= Baga de Secretis =

Medieval English store of secret documents

In English mediaeval government the Baga de Secretis or Bagga de Secretis was a store of secret documents. It originated as a leather sack, which the collection later outgrew. Its name is a Mediaeval Latin attempt at "bag of secrets" (which more correctly would have been "Saccus Secretorum").

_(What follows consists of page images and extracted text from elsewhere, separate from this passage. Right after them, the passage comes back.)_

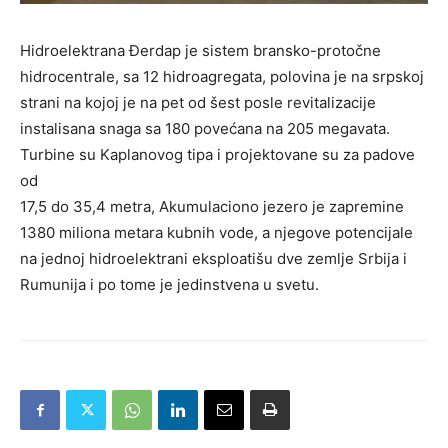
Hidroelektrana Đerdap je sistem bransko-protočne
hidrocentrale, sa 12 hidroagregata, polovina je na srpskoj
strani na kojoj je na pet od šest posle revitalizacije
instalisana snaga sa 180 povećana na 205 megavata.
Turbine su Kaplanovog tipa i projektovane su za padove
od
17,5 do 35,4 metra, Akumulaciono jezero je zapremine
1380 miliona metara kubnih vode, a njegove potencijale
na jednoj hidroelektrani eksploatišu dve zemlje Srbija i
Rumunija i po tome je jedinstvena u svetu.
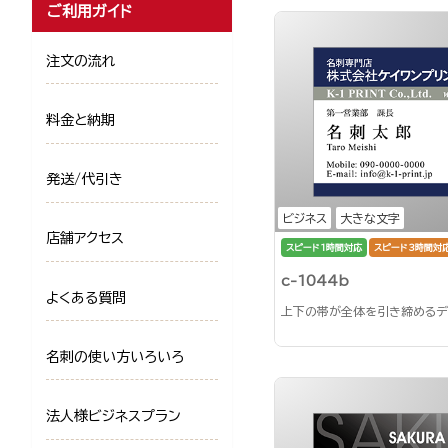
ご利用ガイド
注文の流れ
料金と納期
発送/代引き
ビジネス
大きな文字
店舗アクセス
スピード1時間対応
スピード3時間対
c-1044b
よくある質問
上下の帯が全体を引き締めるデ
名刺の使い方いろいろ
法人様ビジネスプラン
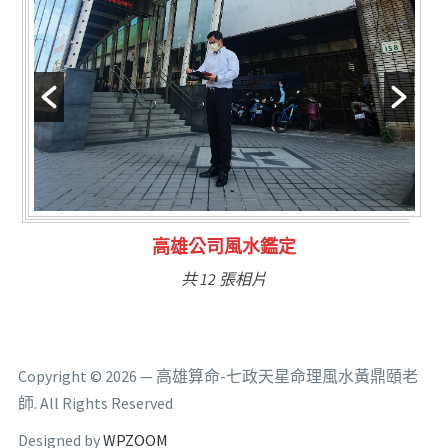
林氏福主量子生基造命
共 6 張相片
Copyright © 2026 — 高雄算命-七政天星命理風水黃鼎頤老
師. All Rights Reserved
Designed by
WPZOOM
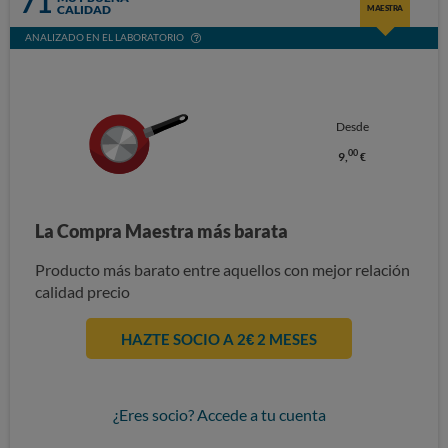
71
CALIDAD
MAESTRA
ANALIZADO EN EL LABORATORIO
Desde
00
9,
€
La Compra Maestra más barata
Producto más barato entre aquellos con mejor relación
calidad precio
HAZTE SOCIO A 2€ 2 MESES
¿Eres socio? Accede a tu cuenta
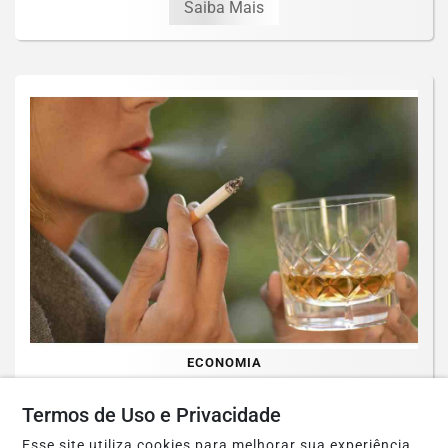
Saiba Mais
ECONOMIA
Refrigerantes, álcool e cigarros vão ficar
Termos de Uso e Privacidade
mais caros com novo imposto em 2027
Esse site utiliza cookies para melhorar sua experiência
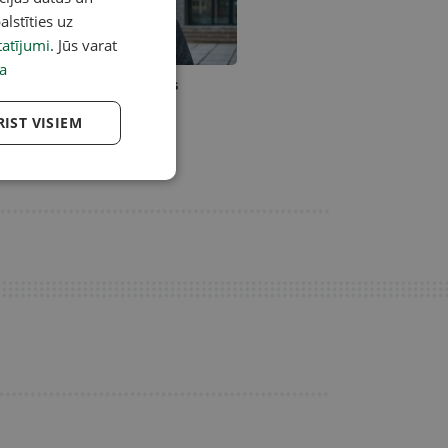
alstīties uz
atījumi
. Jūs varat
a
lkas novads nav izpildījis
ldības noteiktos finanšu
devumus, norāda FM
RIST VISIEM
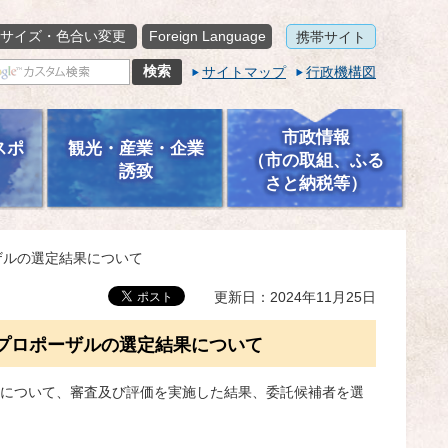
サイズ・色合い変更
Foreign Language
携帯サイト
サイトマップ
行政機構図
市政情報
スポ
観光・産業・企業
（市の取組、ふる
誘致
さと納税等）
ザルの選定結果について
更新日：2024年11月25日
るプロポーザルの選定結果について
ルについて、審査及び評価を実施した結果、委託候補者を選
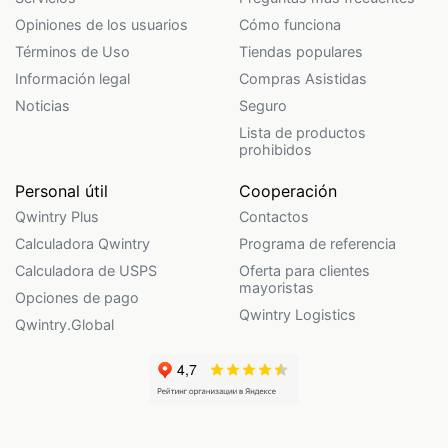
Opiniones de los usuarios
Cómo funciona
Términos de Uso
Tiendas populares
Información legal
Compras Asistidas
Noticias
Seguro
Lista de productos
prohibidos
Personal útil
Cooperación
Qwintry Plus
Contactos
Calculadora Qwintry
Programa de referencia
Calculadora de USPS
Oferta para clientes
mayoristas
Opciones de pago
Qwintry Logistics
Qwintry.Global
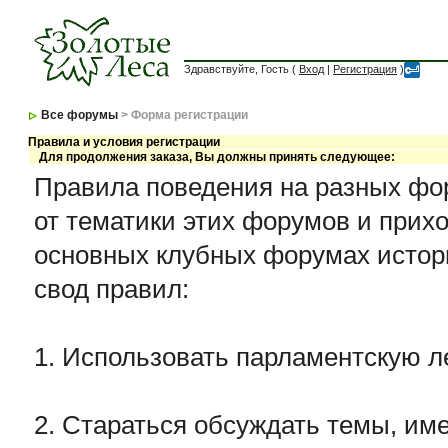
Здравствуйте, Гость (
Вход
|
Регистрация
)
Все форумы
> Форма регистрации
Правила и условия регистрации
Для продолжения заказа, Вы должны принять следующее:
Правила поведения на разных фор
от тематики этих форумов и прихо
основных клубных форумах истор
свод правил:
1. Использовать парламентскую л
2. Стараться обсуждать темы, име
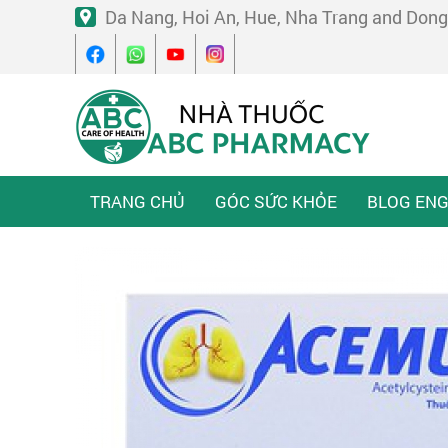
Da Nang, Hoi An, Hue, Nha Trang and Dong
TRANG CHỦ
GÓC SỨC KHỎE
BLOG ENG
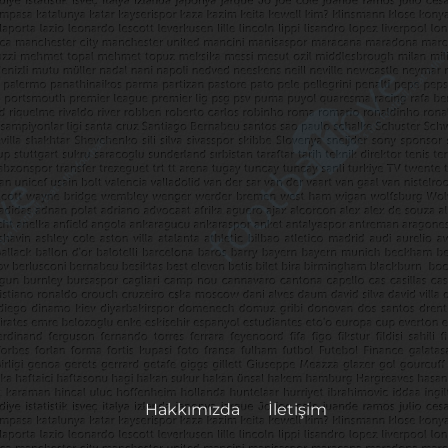
Hakkımızda
İletişim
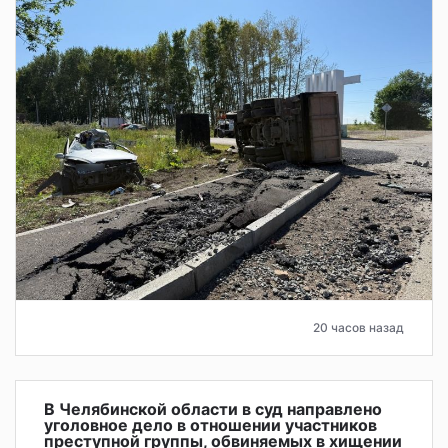
20 часов назад
В Челябинской области в суд направлено
уголовное дело в отношении участников
преступной группы, обвиняемых в хищении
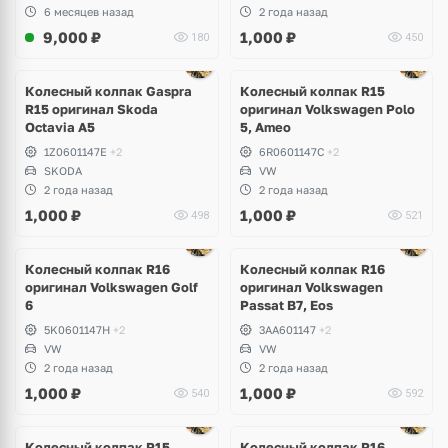
6 месяцев назад
2 года назад
9,000
₽
1,000
₽
180
450
Колесный колпак Gaspra
Колесный колпак R15
R15 оригинал Skoda
оригинал Volkswagen Polo
Octavia A5
5, Ameo
1Z0601147E
+2
6R0601147C
+2
SKODA
VW
2 года назад
2 года назад
1,000
₽
1,000
₽
498
521
Колесный колпак R16
Колесный колпак R16
оригинал Volkswagen Golf
оригинал Volkswagen
6
Passat B7, Eos
5K0601147H
+2
3AA601147
+2
VW
VW
2 года назад
2 года назад
1,000
₽
1,000
₽
540
592
Ещё
1 фото
Колесный колпак R15
Колесный колпак R16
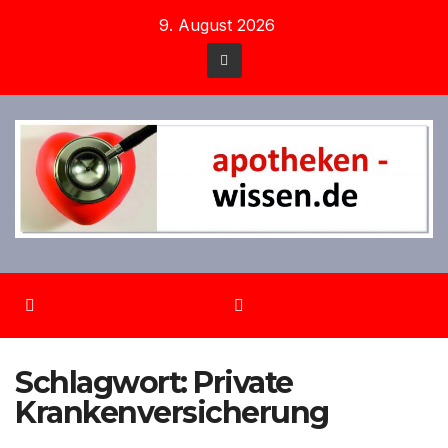
Zum
9. August 2026
Inhalt
springen
Schlagwort:
Private
Krankenversicherung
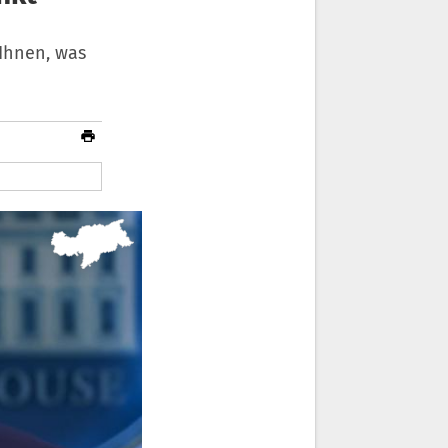
 Ihnen, was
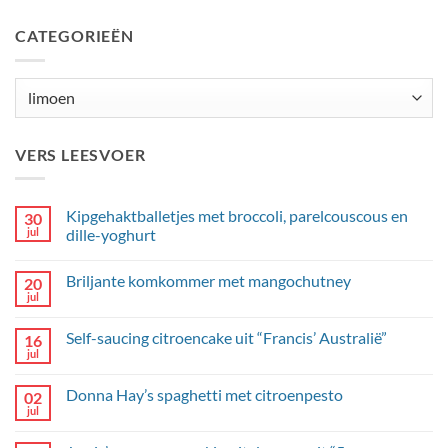
CATEGORIEËN
Categorieën
VERS LEESVOER
Kipgehaktballetjes met broccoli, parelcouscous en
30
jul
dille-yoghurt
Geen
reacties
Briljante komkommer met mangochutney
20
op
Kipgehaktballetjes
jul
Geen
met
reacties
broccoli,
op
parelcouscous
Self-saucing citroencake uit “Francis’ Australië”
16
Briljante
en
komkommer
jul
dille-
Geen
met
yoghurt
reacties
mangochutney
op
Donna Hay’s spaghetti met citroenpesto
02
Self-
saucing
jul
Geen
citroencake
reacties
uit
op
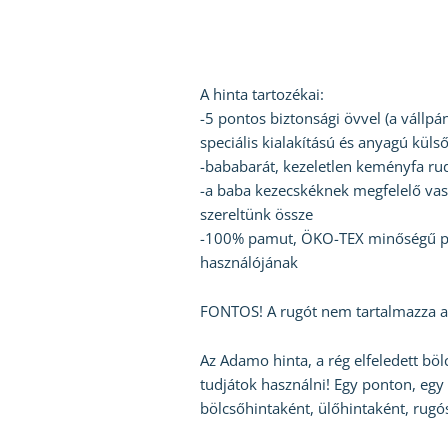
A hinta tartozékai:
-5 pontos biztonsági övvel (a vállpá
speciális kialakítású és anyagú küls
-bababarát, kezeletlen keményfa ru
-a baba kezecskéknek megfelelő vasta
szereltünk össze
-100% pamut, ÖKO-TEX minőségű pár
használójának
FONTOS! A rugót nem tartalmazza a 
Az Adamo hinta, a rég elfeledett böl
tudjátok használni! Egy ponton, egy
bölcsőhintaként, ülőhintaként, rug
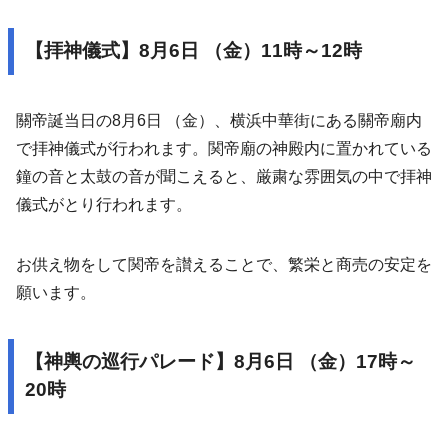
【拝神儀式】8月6日 （金）11時～12時
關帝誕当日の8月6日 （金）、横浜中華街にある關帝廟内
で拝神儀式が行われます。関帝廟の神殿内に置かれている
鐘の音と太鼓の音が聞こえると、厳粛な雰囲気の中で拝神
儀式がとり行われます。
お供え物をして関帝を讃えることで、繁栄と商売の安定を
願います。
【神輿の巡行パレード】8月6日 （金）17時～
20時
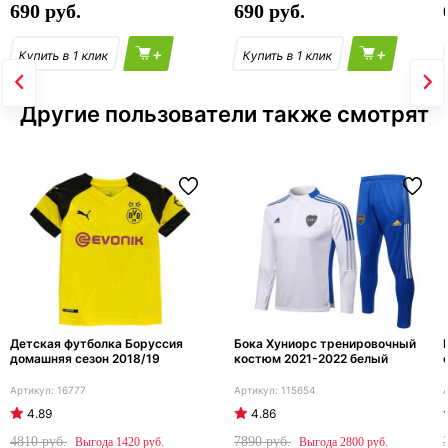
690
690
+
+
Другие пользователи также смотрят
Детская футболка Боруссия
Бока Хуниорс тренировочный
домашняя сезон 2018/19
костюм 2021-2022 белый
16777
115654
4.89
4.86
4810
7890
1420
2800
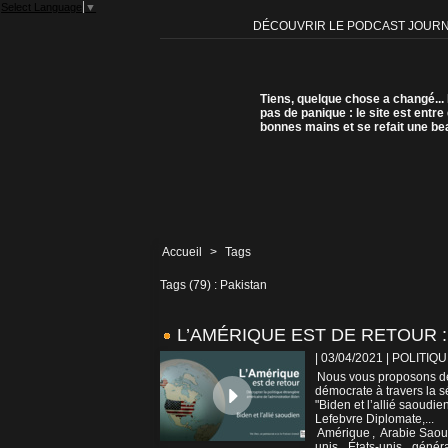
Select Language
▼
DÉCOUVRIR LE PODCAST JOUR
Tiens, quelque chose a changé...
pas de panique : le site est entre
bonnes mains et se refait une be
Accueil
>
Tags
Tags (79) : Pakistan
L’AMÉRIQUE EST DE RETOUR : 
| 03/04/2021
|
POLITIQU
Nous vous proposons de 
démocrate à travers la s
"Biden et l’allié saoudi
Lefebvre Diplomate,...
Amérique
,
Arabie Saou
unis
,
États-unis
,
généra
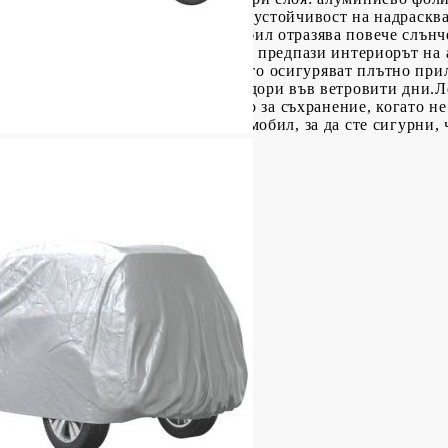
ст, защита от прах, UV защита и устойчивост на надраскв
хност на покривалото за автомобил отразява повече слънч
в горещо време. Това помага да се предпази интериорът на
ластичните краища на покривалото осигуряват плътно прил
в долната част го държат здраво дори във ветровити дни.
 съхранение, което го прави лесно за съхранение, когато не
ете точни размери на вашия автомобил, за да сте сигурни, 
 г/м²
 см (Д x Ш x В))
тзад
рито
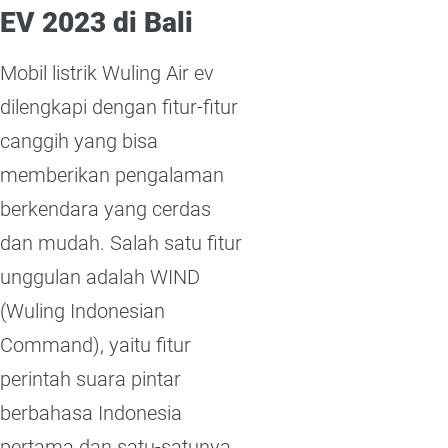
EV 2023 di Bali
Mobil listrik Wuling Air ev
dilengkapi dengan fitur-fitur
canggih yang bisa
memberikan pengalaman
berkendara yang cerdas
dan mudah. Salah satu fitur
unggulan adalah WIND
(Wuling Indonesian
Command), yaitu fitur
perintah suara pintar
berbahasa Indonesia
pertama dan satu-satunya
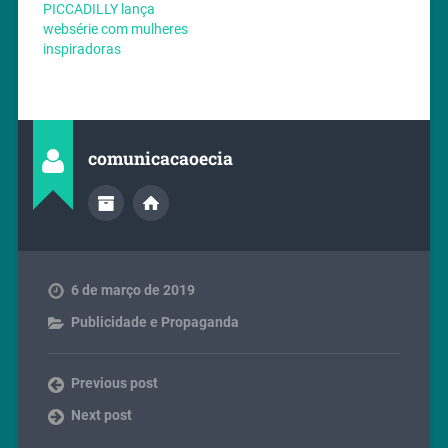
PICCADILLY lança
websérie com mulheres
inspiradoras
comunicacaoecia
6 de março de 2019
Publicidade e Propaganda
Previous post
Next post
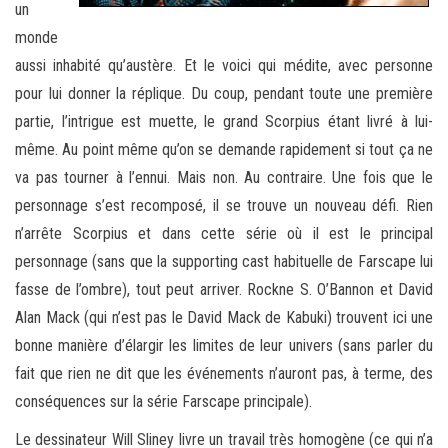
un
monde
aussi inhabité qu’austère. Et le voici qui médite, avec personne
pour lui donner la réplique. Du coup, pendant toute une première
partie, l’intrigue est muette, le grand Scorpius étant livré à lui-
même. Au point même qu’on se demande rapidement si tout ça ne
va pas tourner à l’ennui. Mais non. Au contraire. Une fois que le
personnage s’est recomposé, il se trouve un nouveau défi. Rien
n’arrête Scorpius et dans cette série où il est le principal
personnage (sans que la supporting cast habituelle de Farscape lui
fasse de l’ombre), tout peut arriver. Rockne S. O’Bannon et David
Alan Mack (qui n’est pas le David Mack de Kabuki) trouvent ici une
bonne manière d’élargir les limites de leur univers (sans parler du
fait que rien ne dit que les événements n’auront pas, à terme, des
conséquences sur la série Farscape principale).
Le dessinateur Will Sliney livre un travail très homogène (ce qui n’a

It originated during the reign of Edward IV with the storage of documents regarding treason and writs of attainder. With the reign of Henry VIII, however, its character changed to concentrate more on the sovereign's most intimate and domestic matters which the Crown wished to keep from prying eyes. The subjects of its contents included Anne Boleyn, Catherine Howard, Lady Jane Grey, Walter Raleigh, the Earl of Essex, Guy Fawkes, and other such cases. The closet which succeeded the ox-hide pouch was locked with three separate locks, the keys to which were in the possession of the Lord Chief Justice, the Attorney General, and the Master of the Crown Office. In the late 19th century, all documents were removed from the locked closet and given to the care of the Public Record Office, distributed into their proper series and topics, and are now accessible with limitations, with due care for their preservation. The documents of the trial of Queen Anne, for example, had been thought long destroyed but after their removal and examination were found to be almost entirely complete.